The standard bounce makes it the very best open-source mannequin thus far within the Synthetic Evaluation Intelligence Index, which aggregates the outcomes of 9 totally different scores to evaluate the overall high quality of an AI mannequin. OpenRouter’s benchmarks put it in the identical class because the now banned Claude Fable 5.

The {hardware} used to attain this feat is one other fascinating a part of the story. GLM-5.2 was skilled on Huawei Ascend chips—no Nvidia anyplace within the pipeline. Emad Mostaque, founding father of Stability AI, estimated complete coaching prices at round $25 million, 80% of that in post-training, which might make it extraordinarily low cost in comparison towards its friends.

As Decrypt reported earlier this 12 months, Z.ai was already coaching picture fashions on Huawei’s Ascend Atlas servers with out a single American chip. GLM-5.2 takes that infrastructure additional—a 744-billion-parameter mixture-of-experts mannequin with a real 1 million-token context window, 5 instances the 200K restrict on GLM-5.1, and an MIT license meaning no authorities directive can flip the entry change.

Tokens are the chunks of tet a mannequin can learn and generate whereas Parameters are the variety of inside settings and values that decide how a mannequin processes data and generates responses

Who it is for and what it prices

For builders, the context window is the operational shift. Entire-repo navigation, multi-file refactors, and lengthy agentic pipelines that beforehand required chunking grow to be single-call workflows.
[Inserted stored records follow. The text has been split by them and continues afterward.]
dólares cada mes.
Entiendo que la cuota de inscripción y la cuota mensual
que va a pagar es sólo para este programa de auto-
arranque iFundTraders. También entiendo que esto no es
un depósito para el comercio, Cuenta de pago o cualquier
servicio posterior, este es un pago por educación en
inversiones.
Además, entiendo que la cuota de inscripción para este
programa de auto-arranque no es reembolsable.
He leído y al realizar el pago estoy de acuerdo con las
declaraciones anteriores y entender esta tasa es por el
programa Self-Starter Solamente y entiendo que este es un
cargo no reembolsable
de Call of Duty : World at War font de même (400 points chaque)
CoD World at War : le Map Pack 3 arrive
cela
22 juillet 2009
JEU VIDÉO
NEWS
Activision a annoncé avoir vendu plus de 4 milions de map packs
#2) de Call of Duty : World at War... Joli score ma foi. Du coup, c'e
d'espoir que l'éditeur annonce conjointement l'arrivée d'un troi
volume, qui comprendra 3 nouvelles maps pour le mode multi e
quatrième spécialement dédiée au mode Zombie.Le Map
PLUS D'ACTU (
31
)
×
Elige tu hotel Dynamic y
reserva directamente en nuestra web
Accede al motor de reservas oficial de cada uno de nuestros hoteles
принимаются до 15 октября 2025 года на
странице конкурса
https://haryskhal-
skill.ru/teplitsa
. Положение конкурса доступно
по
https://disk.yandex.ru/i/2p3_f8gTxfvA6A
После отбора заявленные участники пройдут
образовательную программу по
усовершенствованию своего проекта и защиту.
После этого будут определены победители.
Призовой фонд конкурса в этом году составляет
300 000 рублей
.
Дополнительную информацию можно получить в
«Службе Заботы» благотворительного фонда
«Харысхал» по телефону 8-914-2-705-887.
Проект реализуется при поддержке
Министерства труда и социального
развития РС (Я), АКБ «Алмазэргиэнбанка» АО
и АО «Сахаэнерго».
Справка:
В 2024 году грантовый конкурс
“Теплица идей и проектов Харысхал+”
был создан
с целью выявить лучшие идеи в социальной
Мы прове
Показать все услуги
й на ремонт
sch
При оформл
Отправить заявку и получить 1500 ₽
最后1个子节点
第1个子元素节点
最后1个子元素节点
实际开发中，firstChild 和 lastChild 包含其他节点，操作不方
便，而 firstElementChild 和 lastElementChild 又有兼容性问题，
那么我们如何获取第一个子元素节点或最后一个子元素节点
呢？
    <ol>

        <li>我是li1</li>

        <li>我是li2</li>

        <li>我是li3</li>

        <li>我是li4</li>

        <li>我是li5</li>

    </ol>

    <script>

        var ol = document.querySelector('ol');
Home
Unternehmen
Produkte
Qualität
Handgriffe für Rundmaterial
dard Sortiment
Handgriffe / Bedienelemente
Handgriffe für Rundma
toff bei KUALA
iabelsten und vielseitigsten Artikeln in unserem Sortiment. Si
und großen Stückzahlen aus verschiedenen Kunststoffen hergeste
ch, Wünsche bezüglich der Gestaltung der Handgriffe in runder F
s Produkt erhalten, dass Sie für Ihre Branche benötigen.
API pricing runs $1.40 per million enter tokens and $4.40 per million output—towards Claude Opus 4.8’s $5 enter and $25 output. The Coding Plan begins at round $18 a month and works instantly inside Claude Code, Cline, Kilo Code, and hottest agentic environments.

Native deployment can also be technically doable. Unsloth AI pushed 2-bit GGUF quantizations that compress the mannequin from 1.51TB right down to 238GB whereas retaining ~82% accuracy.

Don’t get too excited, although. That also means it calls for 256GB of unified reminiscence or an identical RAM/VRAM combo—a maxed M4 Extremely Mac Studio or a workstation with a mid-range GPU and 256GB of system RAM with mixture-of-experts offloading. It’s nonetheless some huge cash, however no less than one thing which you can purchase and run on your home should you actually wish to.

We ran a fast take a look at, asking GLM-5.2 to construct our normal recreation mixing typing mechanics with a shooter. The UI wasn’t the prettiest—different fashions generated extra polished-looking interfaces, however the expertise was essentially the most assorted: totally different situations throughout waves, enemy varieties that shifted, bosses showing later within the run.

It generated extra numerous recreation states than the rest we examined for a similar job in a zero shot setup.

If you wish to play it, it’s reside in our Itch.io profile.

That variance factors towards the place GLM-5.2 makes essentially the most financial sense. For multi-shot era workflows and agentic pipelines the place output range issues greater than polish, the mathematics at open-source pricing ranges is difficult to argue with. For the toughest sustained duties—SWE-Marathon, the place it scores 13.0 towards Opus 4.8’s 26.0—the hole to the closed frontier remains to be actual, and 13 factors vast.

Open-source weights are reside on HuggingFace underneath the MIT license. The quantized weights are additionally obtainable on HuggingFace. GLM Coding Plan subscribers can change now with the mannequin string GLM-5.2, and it’s additionally obtainable at no cost testing on z.AI with some utilization constraints.